Below are some records. Retype exactly the lines from the one containing "rodzaju eleganckie eventy, nadaje" through the one containing "Libri është botim", both included, skipping every picture.
*** Excerpted records
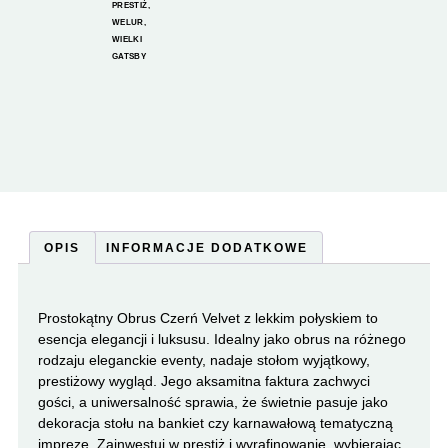
PRESTIŻ
,
WELUR
,
WIELKI
GATSBY
OPIS
INFORMACJE DODATKOWE
Prostokątny Obrus Czerń Velvet z lekkim połyskiem to
esencja elegancji i luksusu. Idealny jako obrus na różnego
rodzaju eleganckie eventy, nadaje stołom wyjątkowy,
prestiżowy wygląd. Jego aksamitna faktura zachwyci
gości, a uniwersalność sprawia, że świetnie pasuje jako
dekoracja stołu na bankiet czy karnawałową tematyczną
imprezę. Zainwestuj w prestiż i wyrafinowanie, wybierając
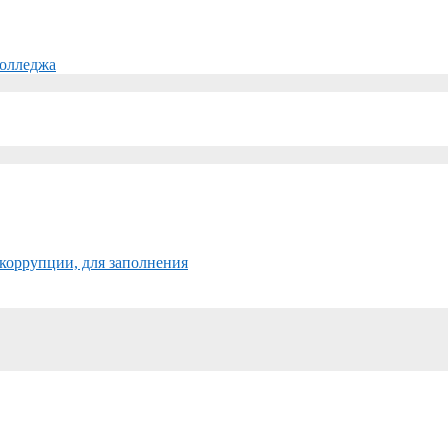
колледжа
коррупции, для заполнения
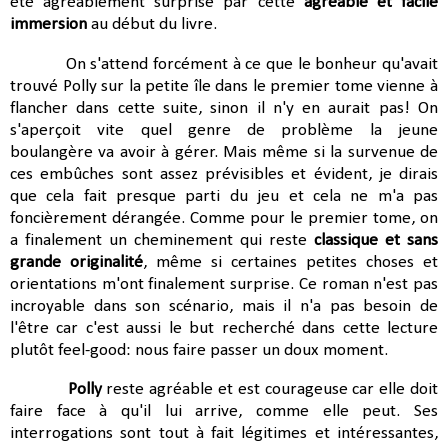
été agréablement surprise par cette
agréable et facile
immersion
au début du livre.
On s'attend forcément à ce que le bonheur qu'avait
trouvé Polly sur la petite île dans le premier tome vienne à
flancher dans cette suite, sinon il n'y en aurait pas! On
s'aperçoit vite quel genre de problème la jeune
boulangère va avoir à gérer. Mais même si la survenue de
ces embûches sont assez prévisibles et évident, je dirais
que cela fait presque parti du jeu et cela ne m'a pas
foncièrement dérangée. Comme pour le premier tome, on
a finalement un cheminement qui reste
classique et sans
grande originalité
, même si certaines petites choses et
orientations m'ont finalement surprise. Ce roman n'est pas
incroyable dans son scénario, mais il n'a pas besoin de
l'être car c'est aussi le but recherché dans cette lecture
plutôt feel-good: nous faire passer un doux moment.
Polly
reste agréable et est courageuse car elle doit
faire face à qu'il lui arrive, comme elle peut. Ses
interrogations sont tout à fait légitimes et intéressantes,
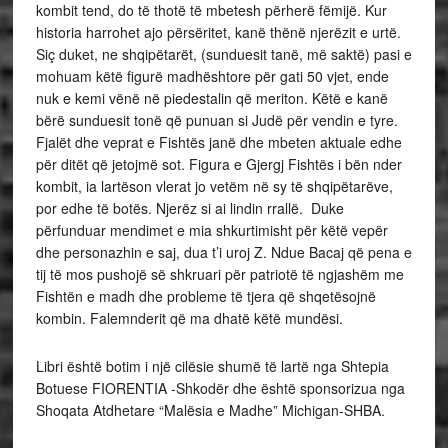
kombit tend, do të thotë të mbetesh përherë fëmijë. Kur
historia harrohet ajo përsëritet, kanë thënë njerëzit e urtë.
Siç duket, ne shqipëtarët, (sunduesit tanë, më saktë) pasi e
mohuam këtë figurë madhështore për gati 50 vjet, ende
nuk e kemi vënë në piedestalin që meriton. Këtë e kanë
bërë sunduesit tonë që punuan si Judë për vendin e tyre.
Fjalët dhe veprat e Fishtës janë dhe mbeten aktuale edhe
për ditët që jetojmë sot. Figura e Gjergj Fishtës i bën nder
kombit, ia lartëson vlerat jo vetëm në sy të shqipëtarëve,
por edhe të botës. Njerëz si ai lindin rrallë. Duke
përfunduar mendimet e mia shkurtimisht për këtë vepër
dhe personazhin e saj, dua t’i uroj Z. Ndue Bacaj që pena e
tij të mos pushojë së shkruari për patriotë të ngjashëm me
Fishtën e madh dhe probleme të tjera që shqetësojnë
kombin. Falemnderit që ma dhatë këtë mundësi.
Libri është botim i një cilësie shumë të lartë nga Shtepia
Botuese FIORENTIA -Shkodër dhe është sponsorizua nga
Shoqata Atdhetare “Malësia e Madhe” Michigan-SHBA.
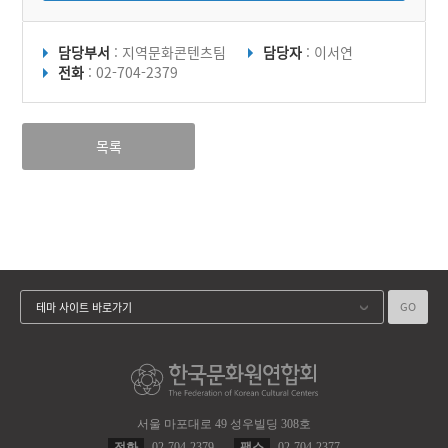
담당부서
: 지역문화콘텐츠팀
담당자
: 이서연
전화
: 02-704-2379
목록
GO
테마 사이트 바로가기
서울 마포대로 49 성우빌딩 308호
전화
02-704-2379
팩스
02-704-2377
******
*Answer to this exercise:*
rodzaju eleganckie eventy, nadaje stołom wyjątkowy,
prestiżowy wygląd. Jego aksamitna faktura zachwyci
gości, a uniwersalność sprawia, że świetnie pasuje jako
dekoracja stołu na bankiet czy karnawałową tematyczną
imprezę. Zainwestuj w prestiż i wyrafinowanie, wybierając
колледжа
коррупции, для заполнения
été agréablement surprise par cette
agréable et facile
immersion
au début du livre.
On s'attend forcément à ce que le bonheur qu'avait
trouvé Polly sur la petite île dans le premier tome vienne à
flancher dans cette suite, sinon il n'y en aurait pas! On
s'aperçoit vite quel genre de problème la jeune
boulangère va avoir à gérer. Mais même si la survenue de
ces embûches sont assez prévisibles et évident, je dirais
que cela fait presque parti du jeu et cela ne m'a pas
foncièrement dérangée. Comme pour le premier tome, on
a finalement un cheminement qui reste
classique et sans
grande originalité
, même si certaines petites choses et
orientations m'ont finalement surprise. Ce roman n'est pas
incroyable dans son scénario, mais il n'a pas besoin de
l'être car c'est aussi le but recherché dans cette lecture
plutôt feel-good: nous faire passer un doux moment.
Polly
reste agréable et est courageuse car elle doit
faire face à qu'il lui arrive, comme elle peut. Ses
interrogations sont tout à fait légitimes et intéressantes,
kombit tend, do të thotë të mbetesh përherë fëmijë. Kur
historia harrohet ajo përsëritet, kanë thënë njerëzit e urtë.
Siç duket, ne shqipëtarët, (sunduesit tanë, më saktë) pasi e
mohuam këtë figurë madhështore për gati 50 vjet, ende
nuk e kemi vënë në piedestalin që meriton. Këtë e kanë
bërë sunduesit tonë që punuan si Judë për vendin e tyre.
Fjalët dhe veprat e Fishtës janë dhe mbeten aktuale edhe
për ditët që jetojmë sot. Figura e Gjergj Fishtës i bën nder
kombit, ia lartëson vlerat jo vetëm në sy të shqipëtarëve,
por edhe të botës. Njerëz si ai lindin rrallë. Duke
përfunduar mendimet e mia shkurtimisht për këtë vepër
dhe personazhin e saj, dua t’i uroj Z. Ndue Bacaj që pena e
tij të mos pushojë së shkruari për patriotë të ngjashëm me
Fishtën e madh dhe probleme të tjera që shqetësojnë
kombin. Falemnderit që ma dhatë këtë mundësi.
Libri është botim i një cilësie shumë të lartë nga Shtepia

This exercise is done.